The 2002 All-Ireland Senior Club Hurling Championship final was a hurling match played at Croke Park on 17 March 2002 to determine the winners of the 2001–02 All-Ireland Senior Club Hurling Championship, the 32nd season of the All-Ireland Senior Club Hurling Championship, a tournament organised by the Gaelic Athletic Association for the champion clubs of the four provinces of Ireland. The final was contested by Birr of Offaly and Clarinbridge of Galway, with Birr winning by 2–10 to 1–5.

The All-Ireland final was a unique occasion as it was the first ever championship meeting between Birr and Clarinbridge. It remains their only clash in the All-Ireland series. Birr hoping to claim a record-equalling third All-Ireland title, while first-time finalists Clarinbridge were hoping to win their first All-Ireland championship.

Birr made their intentions very clear from the very start when Declan Pilkington netted inside the opening minute, however, within ten minutes Clarinbridge had taken the lead after Darragh Coen converted a free and then corner forward David Donoghue took advantage of some poor defending from Birr to score a goal. Coen then exchanged points with brothers Brian and Simon Whelahan as very little separated the two clubs on a dull and dreary afternoon. As half-time approached Brian Whelahan missed a free to level matters and before the whistle sounded for the interval, the Galway club extended its lead to two points - 1–4 to 1–2 - when Donoghue fired over from wide on the left.

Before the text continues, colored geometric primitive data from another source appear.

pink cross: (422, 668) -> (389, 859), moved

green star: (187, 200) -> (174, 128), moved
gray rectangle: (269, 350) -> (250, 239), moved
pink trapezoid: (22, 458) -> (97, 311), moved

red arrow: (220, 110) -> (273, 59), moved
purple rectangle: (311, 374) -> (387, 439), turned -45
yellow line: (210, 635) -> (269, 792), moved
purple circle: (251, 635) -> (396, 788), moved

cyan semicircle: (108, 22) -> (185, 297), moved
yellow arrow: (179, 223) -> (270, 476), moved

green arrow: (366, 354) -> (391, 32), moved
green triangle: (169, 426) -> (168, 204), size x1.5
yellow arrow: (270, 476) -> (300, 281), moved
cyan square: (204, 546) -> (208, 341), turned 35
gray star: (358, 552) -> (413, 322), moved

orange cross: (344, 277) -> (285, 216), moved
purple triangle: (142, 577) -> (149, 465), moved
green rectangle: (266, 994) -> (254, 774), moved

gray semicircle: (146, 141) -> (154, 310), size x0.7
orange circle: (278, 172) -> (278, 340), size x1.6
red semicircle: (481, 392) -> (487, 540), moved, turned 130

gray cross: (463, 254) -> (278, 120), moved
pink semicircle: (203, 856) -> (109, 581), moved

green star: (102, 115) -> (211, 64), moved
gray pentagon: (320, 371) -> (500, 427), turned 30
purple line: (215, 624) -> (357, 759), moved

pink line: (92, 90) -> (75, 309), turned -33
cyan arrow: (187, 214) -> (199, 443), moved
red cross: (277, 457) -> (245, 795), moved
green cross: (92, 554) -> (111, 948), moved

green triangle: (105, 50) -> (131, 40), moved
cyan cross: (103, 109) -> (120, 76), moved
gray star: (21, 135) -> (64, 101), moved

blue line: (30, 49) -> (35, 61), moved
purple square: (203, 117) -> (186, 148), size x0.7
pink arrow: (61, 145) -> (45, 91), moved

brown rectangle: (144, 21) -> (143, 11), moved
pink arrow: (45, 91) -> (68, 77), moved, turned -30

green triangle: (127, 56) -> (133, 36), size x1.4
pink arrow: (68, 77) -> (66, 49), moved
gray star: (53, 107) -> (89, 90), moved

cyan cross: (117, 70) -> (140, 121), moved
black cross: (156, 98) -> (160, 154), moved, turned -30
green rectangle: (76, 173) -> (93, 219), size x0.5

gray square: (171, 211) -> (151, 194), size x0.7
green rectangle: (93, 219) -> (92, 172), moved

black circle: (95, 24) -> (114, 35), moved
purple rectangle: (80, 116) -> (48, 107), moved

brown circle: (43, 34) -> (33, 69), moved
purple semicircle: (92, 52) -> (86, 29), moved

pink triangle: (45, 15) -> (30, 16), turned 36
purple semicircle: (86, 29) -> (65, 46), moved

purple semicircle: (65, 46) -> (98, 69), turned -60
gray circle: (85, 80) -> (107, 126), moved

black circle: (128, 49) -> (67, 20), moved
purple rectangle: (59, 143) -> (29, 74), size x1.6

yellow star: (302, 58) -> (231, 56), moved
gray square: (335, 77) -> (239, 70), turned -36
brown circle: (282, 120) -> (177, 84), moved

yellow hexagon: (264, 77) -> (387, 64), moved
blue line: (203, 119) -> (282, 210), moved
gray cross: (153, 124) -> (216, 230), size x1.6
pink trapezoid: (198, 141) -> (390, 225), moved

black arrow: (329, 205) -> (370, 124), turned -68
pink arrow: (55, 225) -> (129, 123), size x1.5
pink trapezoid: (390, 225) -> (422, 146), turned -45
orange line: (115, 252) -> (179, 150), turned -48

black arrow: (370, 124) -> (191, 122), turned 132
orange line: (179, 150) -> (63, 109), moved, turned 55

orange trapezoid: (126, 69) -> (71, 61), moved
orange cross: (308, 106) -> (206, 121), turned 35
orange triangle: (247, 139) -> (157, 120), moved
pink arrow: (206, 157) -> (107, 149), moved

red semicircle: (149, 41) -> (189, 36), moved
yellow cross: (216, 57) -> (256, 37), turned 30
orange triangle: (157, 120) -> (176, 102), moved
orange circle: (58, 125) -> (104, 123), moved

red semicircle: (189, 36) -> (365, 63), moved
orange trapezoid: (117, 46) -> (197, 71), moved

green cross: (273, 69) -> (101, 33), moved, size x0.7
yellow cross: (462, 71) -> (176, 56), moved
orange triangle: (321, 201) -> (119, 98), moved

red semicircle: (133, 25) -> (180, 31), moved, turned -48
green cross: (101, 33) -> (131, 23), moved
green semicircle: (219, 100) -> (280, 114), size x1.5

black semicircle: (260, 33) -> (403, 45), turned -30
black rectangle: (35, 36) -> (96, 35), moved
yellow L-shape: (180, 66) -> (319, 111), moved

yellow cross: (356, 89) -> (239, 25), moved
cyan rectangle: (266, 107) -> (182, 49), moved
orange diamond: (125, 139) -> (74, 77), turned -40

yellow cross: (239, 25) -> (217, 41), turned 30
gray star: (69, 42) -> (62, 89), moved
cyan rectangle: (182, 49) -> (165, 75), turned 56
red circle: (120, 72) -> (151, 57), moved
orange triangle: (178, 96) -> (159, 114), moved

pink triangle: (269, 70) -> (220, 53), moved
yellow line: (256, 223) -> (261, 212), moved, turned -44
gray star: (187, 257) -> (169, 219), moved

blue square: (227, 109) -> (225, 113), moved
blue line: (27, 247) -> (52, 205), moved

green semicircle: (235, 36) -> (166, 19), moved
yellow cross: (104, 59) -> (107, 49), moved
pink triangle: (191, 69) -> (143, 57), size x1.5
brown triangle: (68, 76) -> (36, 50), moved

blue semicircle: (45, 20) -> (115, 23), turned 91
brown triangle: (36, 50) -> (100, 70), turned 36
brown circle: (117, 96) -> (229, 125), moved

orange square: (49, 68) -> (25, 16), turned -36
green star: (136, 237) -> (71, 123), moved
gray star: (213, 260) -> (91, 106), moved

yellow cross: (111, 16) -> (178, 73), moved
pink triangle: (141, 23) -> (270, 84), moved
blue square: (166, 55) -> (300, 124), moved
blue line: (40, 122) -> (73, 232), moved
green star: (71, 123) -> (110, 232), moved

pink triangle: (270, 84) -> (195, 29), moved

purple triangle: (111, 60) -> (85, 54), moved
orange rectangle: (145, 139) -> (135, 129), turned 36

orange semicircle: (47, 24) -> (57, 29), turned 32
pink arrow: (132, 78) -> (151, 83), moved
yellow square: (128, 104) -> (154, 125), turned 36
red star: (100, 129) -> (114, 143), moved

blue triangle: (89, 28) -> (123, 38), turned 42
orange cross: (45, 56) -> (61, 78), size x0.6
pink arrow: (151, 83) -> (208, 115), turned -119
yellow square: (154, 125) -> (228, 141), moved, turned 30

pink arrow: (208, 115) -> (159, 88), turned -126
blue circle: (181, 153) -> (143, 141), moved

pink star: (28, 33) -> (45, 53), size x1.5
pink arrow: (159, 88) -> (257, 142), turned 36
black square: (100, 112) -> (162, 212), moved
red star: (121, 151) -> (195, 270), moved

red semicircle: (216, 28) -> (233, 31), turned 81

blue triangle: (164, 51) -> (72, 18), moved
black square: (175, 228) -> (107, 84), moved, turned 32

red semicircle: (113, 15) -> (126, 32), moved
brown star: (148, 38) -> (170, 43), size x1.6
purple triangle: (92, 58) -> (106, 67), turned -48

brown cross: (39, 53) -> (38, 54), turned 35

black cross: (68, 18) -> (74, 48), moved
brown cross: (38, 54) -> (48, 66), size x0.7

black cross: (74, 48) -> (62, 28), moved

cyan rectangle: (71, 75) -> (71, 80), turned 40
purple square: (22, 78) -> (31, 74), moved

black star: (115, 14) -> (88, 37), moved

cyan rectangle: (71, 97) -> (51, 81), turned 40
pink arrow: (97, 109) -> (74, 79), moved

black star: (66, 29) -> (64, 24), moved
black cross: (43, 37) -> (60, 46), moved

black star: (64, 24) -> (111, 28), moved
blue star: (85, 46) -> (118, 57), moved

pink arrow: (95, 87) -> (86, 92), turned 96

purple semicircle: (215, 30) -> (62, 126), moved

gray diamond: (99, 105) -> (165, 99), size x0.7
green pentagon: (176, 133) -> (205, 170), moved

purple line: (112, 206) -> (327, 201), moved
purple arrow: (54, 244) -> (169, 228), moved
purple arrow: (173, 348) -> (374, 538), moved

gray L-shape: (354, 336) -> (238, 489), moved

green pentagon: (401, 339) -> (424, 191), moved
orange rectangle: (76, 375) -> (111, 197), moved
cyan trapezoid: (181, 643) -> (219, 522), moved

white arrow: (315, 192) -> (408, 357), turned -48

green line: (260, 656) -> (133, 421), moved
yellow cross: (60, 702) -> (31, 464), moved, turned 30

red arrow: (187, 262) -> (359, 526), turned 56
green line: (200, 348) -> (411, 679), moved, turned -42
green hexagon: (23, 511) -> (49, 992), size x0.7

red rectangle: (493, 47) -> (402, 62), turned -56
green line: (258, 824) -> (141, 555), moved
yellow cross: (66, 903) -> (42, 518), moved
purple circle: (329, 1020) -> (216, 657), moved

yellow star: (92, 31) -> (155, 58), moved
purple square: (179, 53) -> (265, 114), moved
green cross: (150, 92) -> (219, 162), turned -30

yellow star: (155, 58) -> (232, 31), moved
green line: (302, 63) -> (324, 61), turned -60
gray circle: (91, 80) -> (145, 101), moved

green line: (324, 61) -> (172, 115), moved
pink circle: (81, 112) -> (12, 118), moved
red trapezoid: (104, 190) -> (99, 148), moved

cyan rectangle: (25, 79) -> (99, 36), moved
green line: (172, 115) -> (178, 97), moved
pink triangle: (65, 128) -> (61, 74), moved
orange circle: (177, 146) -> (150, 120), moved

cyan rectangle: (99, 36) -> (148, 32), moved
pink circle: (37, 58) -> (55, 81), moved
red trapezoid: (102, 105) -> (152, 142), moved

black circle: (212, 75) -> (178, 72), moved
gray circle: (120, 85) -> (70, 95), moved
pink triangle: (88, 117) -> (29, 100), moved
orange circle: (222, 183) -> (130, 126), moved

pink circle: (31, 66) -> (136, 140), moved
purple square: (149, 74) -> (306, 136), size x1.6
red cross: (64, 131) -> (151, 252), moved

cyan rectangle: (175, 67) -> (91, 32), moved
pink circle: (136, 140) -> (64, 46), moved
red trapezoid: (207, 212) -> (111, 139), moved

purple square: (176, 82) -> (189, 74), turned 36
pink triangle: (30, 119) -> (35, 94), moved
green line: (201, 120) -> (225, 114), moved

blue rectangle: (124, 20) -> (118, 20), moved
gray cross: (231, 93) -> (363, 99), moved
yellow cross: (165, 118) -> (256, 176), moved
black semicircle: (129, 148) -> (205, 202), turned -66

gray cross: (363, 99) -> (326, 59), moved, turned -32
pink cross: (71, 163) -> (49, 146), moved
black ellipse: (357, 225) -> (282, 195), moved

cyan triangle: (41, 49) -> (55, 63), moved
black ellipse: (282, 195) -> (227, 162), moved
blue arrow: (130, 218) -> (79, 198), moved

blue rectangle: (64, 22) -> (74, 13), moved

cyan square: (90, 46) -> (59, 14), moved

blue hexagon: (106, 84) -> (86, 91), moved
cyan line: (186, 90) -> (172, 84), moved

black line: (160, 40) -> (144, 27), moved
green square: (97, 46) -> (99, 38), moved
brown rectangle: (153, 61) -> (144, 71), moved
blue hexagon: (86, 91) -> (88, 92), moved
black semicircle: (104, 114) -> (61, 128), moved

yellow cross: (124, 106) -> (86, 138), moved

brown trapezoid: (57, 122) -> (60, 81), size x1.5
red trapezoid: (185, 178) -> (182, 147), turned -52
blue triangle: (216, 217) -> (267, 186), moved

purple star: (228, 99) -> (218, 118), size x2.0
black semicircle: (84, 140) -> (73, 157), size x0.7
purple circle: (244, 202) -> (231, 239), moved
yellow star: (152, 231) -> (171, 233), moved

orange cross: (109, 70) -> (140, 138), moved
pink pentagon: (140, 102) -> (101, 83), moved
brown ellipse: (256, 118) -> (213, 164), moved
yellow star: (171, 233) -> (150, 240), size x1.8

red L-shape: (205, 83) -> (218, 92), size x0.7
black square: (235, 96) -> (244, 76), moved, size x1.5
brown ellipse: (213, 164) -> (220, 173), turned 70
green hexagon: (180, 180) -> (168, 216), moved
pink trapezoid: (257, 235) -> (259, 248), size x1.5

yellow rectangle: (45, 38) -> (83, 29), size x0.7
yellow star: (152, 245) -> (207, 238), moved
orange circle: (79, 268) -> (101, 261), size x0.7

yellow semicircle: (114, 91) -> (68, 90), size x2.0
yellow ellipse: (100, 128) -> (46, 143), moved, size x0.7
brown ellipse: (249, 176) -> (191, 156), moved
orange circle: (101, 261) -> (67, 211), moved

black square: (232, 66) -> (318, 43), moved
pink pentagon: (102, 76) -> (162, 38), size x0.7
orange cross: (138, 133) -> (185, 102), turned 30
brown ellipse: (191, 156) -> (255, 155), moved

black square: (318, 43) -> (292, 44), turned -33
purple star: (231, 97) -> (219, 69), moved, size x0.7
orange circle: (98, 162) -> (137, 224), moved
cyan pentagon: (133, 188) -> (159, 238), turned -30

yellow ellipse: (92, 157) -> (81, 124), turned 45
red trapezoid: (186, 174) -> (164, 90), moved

Within five minutes of the restart Birr had taken the lead after five quick points in succession from Gary Hanniffy, Rory Hanniffy, Stephen Browne and Brian and Simon Whelehan, leaving them firmly in the driving seat. Clarinbridge could only manage one point in total from their efforts in the second half and this arrived in the 44th minute when Coen successfully converted a free. On 50 minutes, with Birr now leading 1–9 to 1–5, Johnny Pilkington broke away and although his first effort to the net was saved by Liam Donoghue, he made no mistake with his second chance and kicked the sliotar over the line. A minute later Birr extended their advantage when Simon Whelahan fired a penalty over the bar. With time running out Clarinbrige needed to act fast if they were to make any fightback but Coen missed several vital frees in the dying minutes of the game.

==Match==
===Details===
17 March 2002
Birr 2-10 - 1-5 Clarinbridge
  Birr : S Whelahan 0-4f, D Pilkington and J Pilkington 1-0 each, S Brown and G Hanniffy 0-2 each, R Hanniffy 0-1, Brian Whelahan 0-1f.
   Clarinbridge: D Donoghue 1-1, D Coen 0-4f.